[openib-general] [PATCH] IB/ipoib: NAPI

Mon Sep 25 10:58:54 PDT 2006

Quoting r. Roland Dreier <rdreier at cisco.com>:
> Subject: Re: [PATCH] IB/ipoib: NAPI
> 
>     Michael> But this has a disadvantage over the device-wide flag:
>     Michael> when flag is device-wide, we can just have 2 polling
>     Michael> routines - with and without peek - and select the correct
>     Michael> one at device open depending on the hardware
>     Michael> capabilities.  Thus we can avoid a conditional branch on
>     Michael> the fast path, which I think is nice.
> 
> Yeah, but I can't make up my mind whether two polling routines is a
> good thing or a bad thing.  We get a very specific optimization, but
> we have two copies of the same code then.

Well, with a flag the ULP can decide what it wants to do,
we are not forcing anything here.

>     Michael> On a separate note - ib_req_notify_cq is also testing the
>     Michael> lost_event_possible flag - so now we have 2 conditional
>     Michael> branches on fast path, and this hurts all ULPs.
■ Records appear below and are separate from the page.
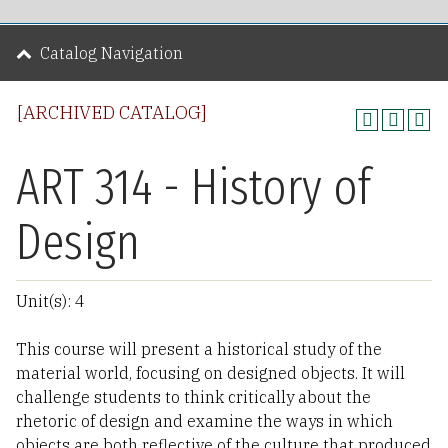
Catalog Navigation
[ARCHIVED CATALOG]
ART 314 - History of
Design
Unit(s): 4
This course will present a historical study of the
material world, focusing on designed objects. It will
challenge students to think critically about the
rhetoric of design and examine the ways in which
objects are both reflective of the culture that produced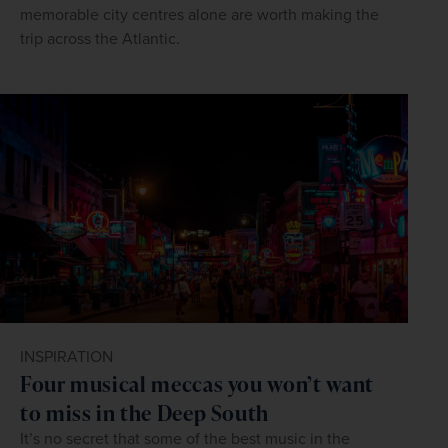
memorable city centres alone are worth making the
trip across the Atlantic.
INSPIRATION
Four musical meccas you won’t want
to miss in the Deep South
It’s no secret that some of the best music in the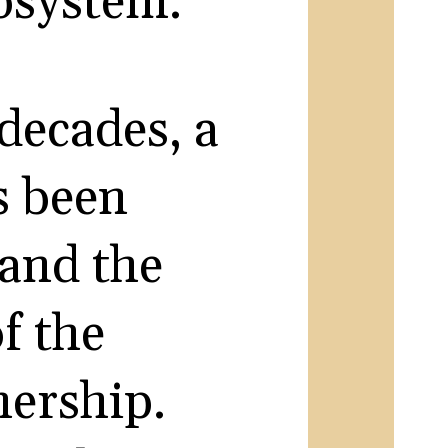
cosystem.
 decades, a
s been
 and the
f the
ership.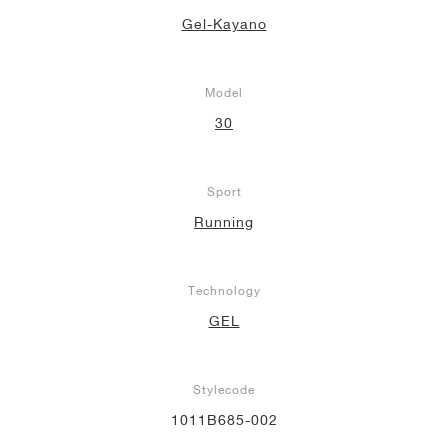
Gel-Kayano
Model
30
Sport
Running
Technology
GEL
Stylecode
1011B685-002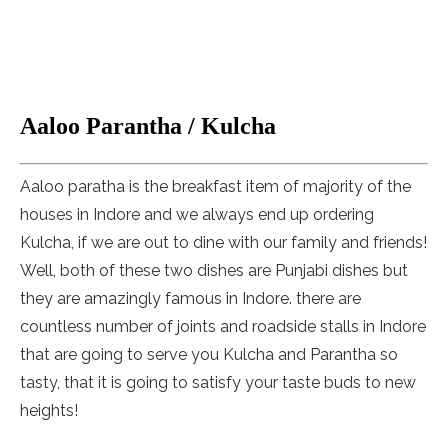
Aaloo Parantha / Kulcha
Aaloo paratha is the breakfast item of majority of the
houses in Indore and we always end up ordering
Kulcha, if we are out to dine with our family and friends!
Well, both of these two dishes are Punjabi dishes but
they are amazingly famous in Indore. there are
countless number of joints and roadside stalls in Indore
that are going to serve you Kulcha and Parantha so
tasty, that it is going to satisfy your taste buds to new
heights!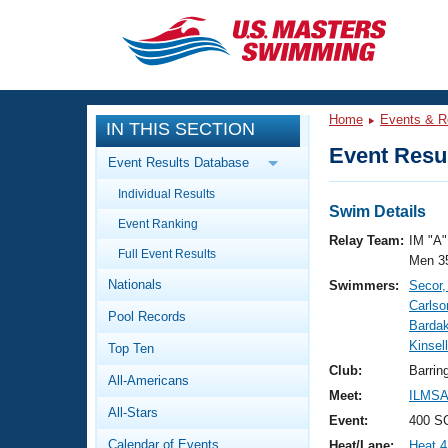
CLOSE
Training
Home
Events & R
IN THIS SECTION
Workout Library
Events
Event Resul
Event Results Database
Articles And Videos
Individual Results
Calendar Of Events
Club Finder
Swim Details
Event Ranking
Swimming 101
Relay Team:
IM "A"
Virtual And Fitness Events
Full Event Results
Workout Library
Men 3
Nationals
Swimmers:
Secor
Training Plans
2026 Summer Nationals
Carlso
Pool Records
About Us
Bardak
Swimming Guides
Kinsel
National Championships
Top Ten
What Is Masters Swimming?
Club:
Barrin
All-Americans
Video Stroke Analysis
Join
Results And Rankings
Meet:
ILMSA 
All-Stars
USMS Community
Event:
400 SC
Club Finder
Calendar of Events
Heat/Lane:
Heat 4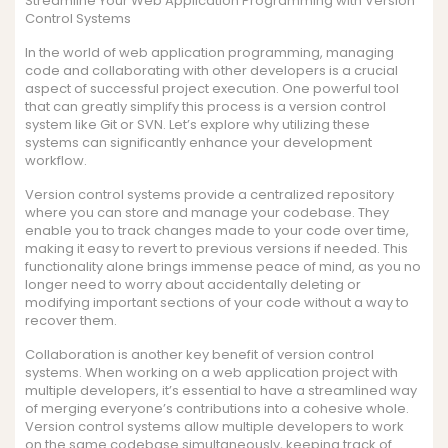
Streamline Your Web Application Programming with Version
Control Systems
In the world of web application programming, managing
code and collaborating with other developers is a crucial
aspect of successful project execution. One powerful tool
that can greatly simplify this process is a version control
system like Git or SVN. Let’s explore why utilizing these
systems can significantly enhance your development
workflow.
Version control systems provide a centralized repository
where you can store and manage your codebase. They
enable you to track changes made to your code over time,
making it easy to revert to previous versions if needed. This
functionality alone brings immense peace of mind, as you no
longer need to worry about accidentally deleting or
modifying important sections of your code without a way to
recover them.
Collaboration is another key benefit of version control
systems. When working on a web application project with
multiple developers, it’s essential to have a streamlined way
of merging everyone’s contributions into a cohesive whole.
Version control systems allow multiple developers to work
on the same codebase simultaneously, keeping track of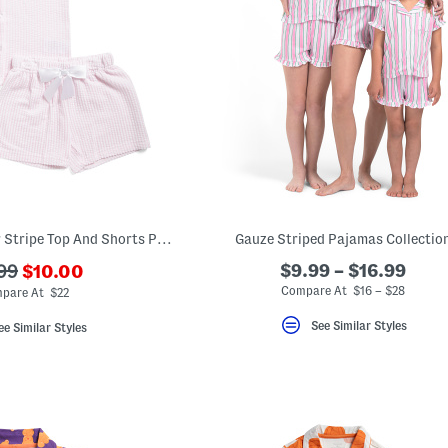
Big Girls Seersucker Stripe Top And Shorts Pajama Set With Scrunchie
Gauze Striped Pajamas Collectio
???
$9.99 – $16.99
99
$10.00
ada.newPriceLabel???
originalPriceLabel???
Compare At $16 – $28
pare At $22
See Similar Styles
ee Similar Styles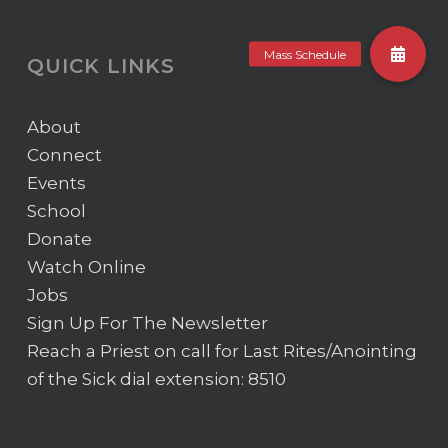
QUICK LINKS
About
Connect
Events
School
Donate
Watch Online
Jobs
Sign Up For The Newsletter
Reach a Priest on call for Last Rites/Anointing
of the Sick
dial extension: 8510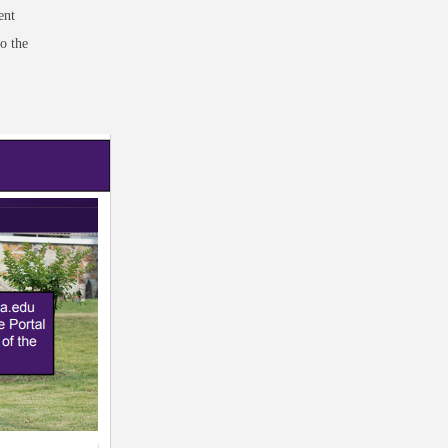
ent
o the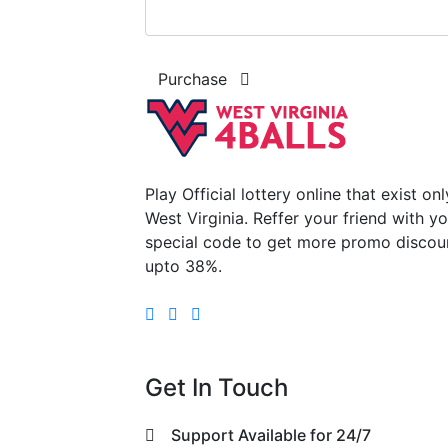
Purchase
Play Official lottery online that exist onl
West Virginia. Reffer your friend with y
special code to get more promo discou
upto 38%.
Get In Touch
Support Available for 24/7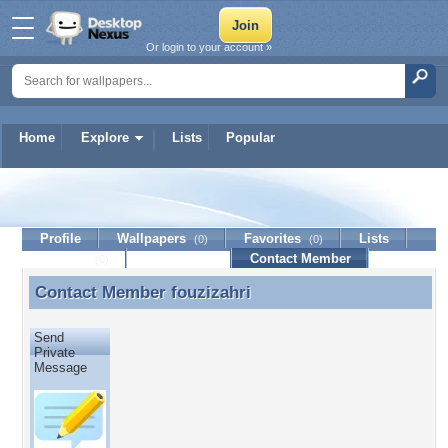
Or login to your account »
Home
Explore
Lists
Popular
fouzizahri
Profile
Wallpapers
Favorites
Lists
(0)
(0)
Journal
Discussion
Contact Member
(0)
Contact Member
fouzizahri
Contact Member fouzizahri
Send
Private
Message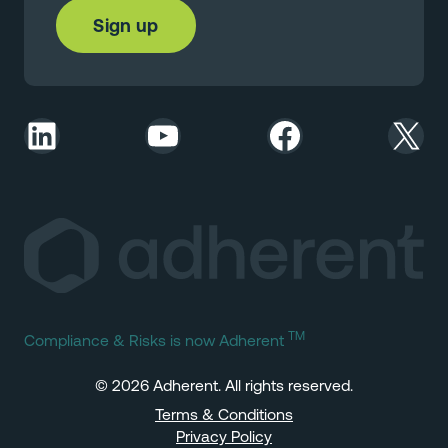
LinkedIn
YouTube
Facebook
X
TM
Compliance & Risks is now Adherent
© 2026 Adherent. All rights reserved.
Terms & Conditions
Privacy Policy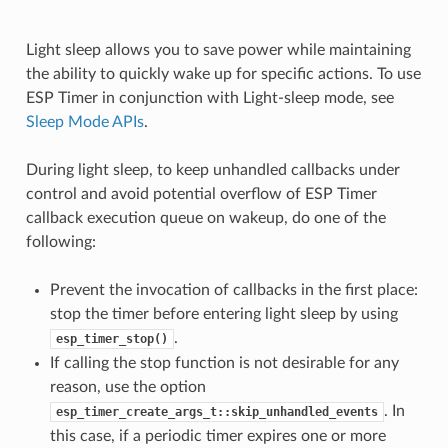
Light sleep allows you to save power while maintaining
the ability to quickly wake up for specific actions. To use
ESP Timer in conjunction with Light-sleep mode, see
Sleep Mode APIs
.
During light sleep, to keep unhandled callbacks under
control and avoid potential overflow of ESP Timer
callback execution queue on wakeup, do one of the
following:
Prevent the invocation of callbacks in the first place:
stop the timer before entering light sleep by using
.
esp_timer_stop()
If calling the stop function is not desirable for any
reason, use the option
. In
esp_timer_create_args_t::skip_unhandled_events
this case, if a periodic timer expires one or more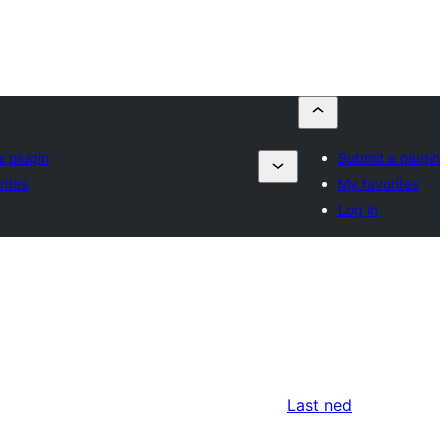
a plugin
Submit a plugin
rites
My favorites
Log in
Last ned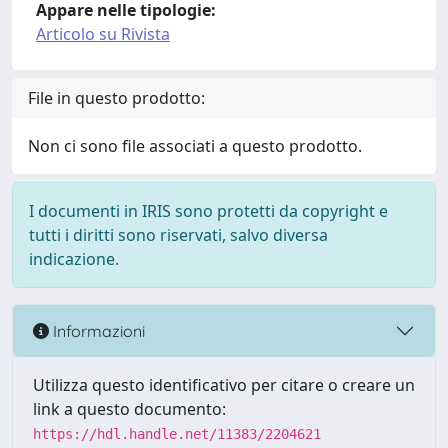
Appare nelle tipologie:
Articolo su Rivista
File in questo prodotto:
Non ci sono file associati a questo prodotto.
I documenti in IRIS sono protetti da copyright e
tutti i diritti sono riservati, salvo diversa
indicazione.
Informazioni
Utilizza questo identificativo per citare o creare un
link a questo documento:
https://hdl.handle.net/11383/2204621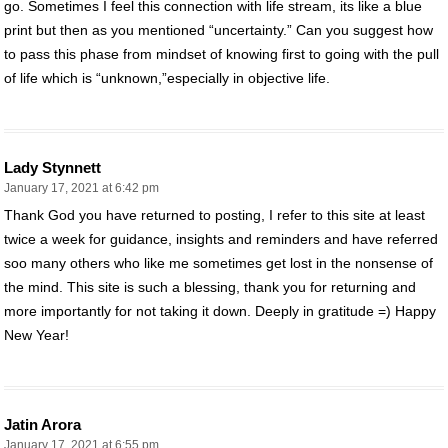
go. Sometimes I feel this connection with life stream, its like a blue
print but then as you mentioned “uncertainty.” Can you suggest how
to pass this phase from mindset of knowing first to going with the pull
of life which is “unknown,”especially in objective life.
Lady Stynnett
January 17, 2021 at 6:42 pm
Thank God you have returned to posting, I refer to this site at least
twice a week for guidance, insights and reminders and have referred
soo many others who like me sometimes get lost in the nonsense of
the mind. This site is such a blessing, thank you for returning and
more importantly for not taking it down. Deeply in gratitude =) Happy
New Year!
Jatin Arora
January 17, 2021 at 6:55 pm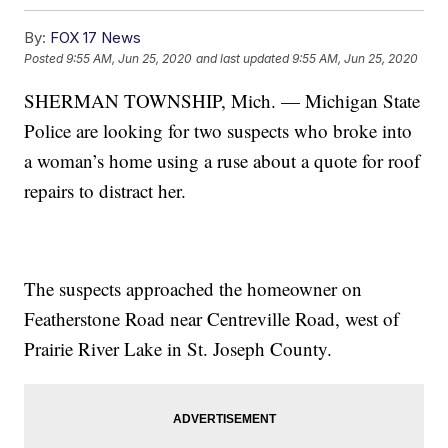
By:
FOX 17 News
Posted
9:55 AM, Jun 25, 2020
and last updated
9:55 AM, Jun 25, 2020
SHERMAN TOWNSHIP, Mich. — Michigan State
Police are looking for two suspects who broke into
a woman’s home using a ruse about a quote for roof
repairs to distract her.
The suspects approached the homeowner on
Featherstone Road near Centreville Road, west of
Prairie River Lake in St. Joseph County.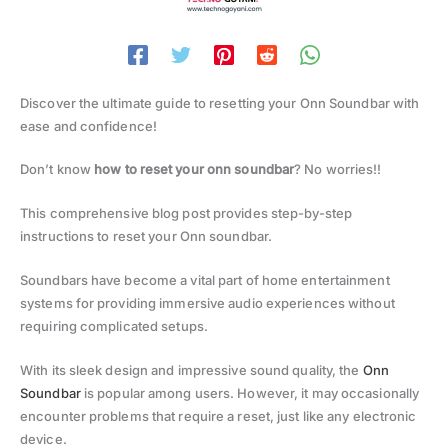
Discover the ultimate guide to resetting your Onn Soundbar with
ease and confidence!
Don’t know
how to reset your onn soundbar
? No worries!!
This comprehensive blog post provides step-by-step
instructions to reset your Onn soundbar.
Soundbars have become a vital part of home entertainment
systems for providing immersive audio experiences without
requiring complicated setups.
With its sleek design and impressive sound quality, the
Onn
Soundbar
is popular among users. However, it may occasionally
encounter problems that require a reset, just like any electronic
device.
Ugh.
> 
> I suspect that the cost here is minimal -- lost_event_possible is
> going to be in a register, etc.

Hmm, since we are passing it by pointer to a function
called through a pointer, I don't see how can gcc
move it out of memory into register. Am I wrong?

>     Michael> If we extend the interface, I would rather make a new
>     Michael> call ib_req_notify_and_peek_cq(truct ib_cq *cq, enum
>     Michael> ib_cq_notify cq_notify) that returns 0 on empty CQ, 1 on
>     Michael> non-empty and negative on error.
> 
> And again, I don't want to make the interface too fat...

Well, lots of flags that you are required to implement
amounts to the same thing from low level driver developer
perspective, isn't that right?

> There are a few of tradeoffs here: microoptimization
> vs. maintainability, IPoIB & NAPI vs. all other ULPs...

I just find a flag + conditional peek a much simpler approach.
Since all our testing is done on mthca anyway, almost
all approaches amount to doing a NOP in various ways for us.

So I would suggest
- get Eli's patch with simple flag into shape & working on all hardware,
  push into git.
- people interested in specific hardware test performance and propose patches
  to improve it even further.

Does this sound good?

-- 
MST